With negotiators nearing an accord on permanent tax breaks for businesses worth $440 billion over 10 years, US President Barack Obama rallied Democratic opposition on Tuesday and promised a veto.

“The president would veto the proposed deal because it would provide permanent tax breaks to help well-connected corporations while neglecting working families,” said Jennifer Friedman, a White House spokeswoman.

The deal, negotiated by House Republicans and aides to senator Harry Reid of Nevada, the outgoing majority leader, showed how much power has shifted since the Republican election victories this month. The negotiations fractured Democrats, and separated the Obama administration from Reid.

But Obama’s threat showed that he could still wield his authority as well. White House officials said the package, intended to avoid letting a host of politically popular tax breaks expire at the end of the year, is too heavily tilted toward corporations and will have deep repercussions for budget and tax negotiations far into the future.

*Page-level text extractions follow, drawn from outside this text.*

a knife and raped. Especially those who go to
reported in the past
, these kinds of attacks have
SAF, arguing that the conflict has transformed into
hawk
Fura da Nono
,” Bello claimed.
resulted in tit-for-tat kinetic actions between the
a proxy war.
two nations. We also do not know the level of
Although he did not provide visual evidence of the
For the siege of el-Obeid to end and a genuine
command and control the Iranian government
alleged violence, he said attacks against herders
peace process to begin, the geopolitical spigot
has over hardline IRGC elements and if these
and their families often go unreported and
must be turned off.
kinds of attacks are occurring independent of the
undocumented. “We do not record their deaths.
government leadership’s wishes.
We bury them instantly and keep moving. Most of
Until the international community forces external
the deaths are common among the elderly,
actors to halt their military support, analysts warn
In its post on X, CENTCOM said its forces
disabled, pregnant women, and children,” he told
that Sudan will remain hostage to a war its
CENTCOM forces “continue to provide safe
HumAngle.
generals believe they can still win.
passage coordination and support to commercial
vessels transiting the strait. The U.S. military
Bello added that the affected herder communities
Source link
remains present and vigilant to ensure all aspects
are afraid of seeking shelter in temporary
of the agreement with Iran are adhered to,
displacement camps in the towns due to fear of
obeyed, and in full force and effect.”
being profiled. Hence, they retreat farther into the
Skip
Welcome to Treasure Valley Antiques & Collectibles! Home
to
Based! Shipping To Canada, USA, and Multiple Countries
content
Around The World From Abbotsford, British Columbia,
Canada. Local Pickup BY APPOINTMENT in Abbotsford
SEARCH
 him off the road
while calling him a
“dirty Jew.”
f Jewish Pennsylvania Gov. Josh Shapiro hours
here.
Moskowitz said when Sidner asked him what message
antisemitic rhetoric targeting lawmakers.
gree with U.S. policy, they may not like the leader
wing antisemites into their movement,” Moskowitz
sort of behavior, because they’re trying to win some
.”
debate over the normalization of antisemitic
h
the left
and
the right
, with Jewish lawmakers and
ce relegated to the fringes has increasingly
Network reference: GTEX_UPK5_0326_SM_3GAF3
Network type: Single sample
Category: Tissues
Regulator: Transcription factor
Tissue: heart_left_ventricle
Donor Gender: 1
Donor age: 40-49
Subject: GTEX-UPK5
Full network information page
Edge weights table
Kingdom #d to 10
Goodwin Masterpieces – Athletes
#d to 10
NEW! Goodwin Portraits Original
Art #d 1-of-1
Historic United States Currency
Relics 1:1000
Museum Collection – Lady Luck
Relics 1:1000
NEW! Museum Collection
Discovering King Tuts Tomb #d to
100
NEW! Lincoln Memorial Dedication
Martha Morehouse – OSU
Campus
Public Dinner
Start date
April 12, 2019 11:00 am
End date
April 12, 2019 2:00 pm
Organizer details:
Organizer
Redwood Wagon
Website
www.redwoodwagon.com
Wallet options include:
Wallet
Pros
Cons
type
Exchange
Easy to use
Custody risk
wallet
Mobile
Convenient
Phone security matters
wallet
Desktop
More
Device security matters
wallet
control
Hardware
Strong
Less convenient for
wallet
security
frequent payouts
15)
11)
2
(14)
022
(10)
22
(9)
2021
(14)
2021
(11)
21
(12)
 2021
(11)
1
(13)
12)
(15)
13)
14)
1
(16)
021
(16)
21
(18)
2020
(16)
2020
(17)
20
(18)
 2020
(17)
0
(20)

A veto would be the third and by far the most significant of Obama’s presidency. His threat sent negotiators back to the table to see if Republicans could add measures that would win liberal support, especially a permanently expanded child tax credit for the working poor.

“It’s somewhat ironic they’re willing to just proceed here, unpaid for, leave the middle class behind and include a lot of things that I think wouldn’t benefit our economy,” said Jason Furman, chairman of the White House Council of Economic Advisers. Advocates of the deal in both parties said the emerging accord would lock in tax breaks that have been passed in short-term increments, year after year. Doing so would give businesses more certainty about making investments, they said, while extending tax benefits that already have broad bipartisan support.

The stand-off has set up a high-stakes game of chicken. Some 55 tax breaks for businesses and individuals expired last year, and if they are not revived retroactively by December 31, taxpayers will not be able to claim them for the current tax year. Republicans say Congress might pass a one-year retroactive measure that would simply start the fight all over again in January, when they control the Senate and their numbers are fortified in the House.

The potential repercussions of the deal are broad. Republicans taking over the House and Senate budget committees have vowed to pass plans that bring the federal budget into balance in 10 years without raising taxes or cutting the defence budget. If the tax deal is passed, that will mean those budget plans will have to cut deeper into domestic spending.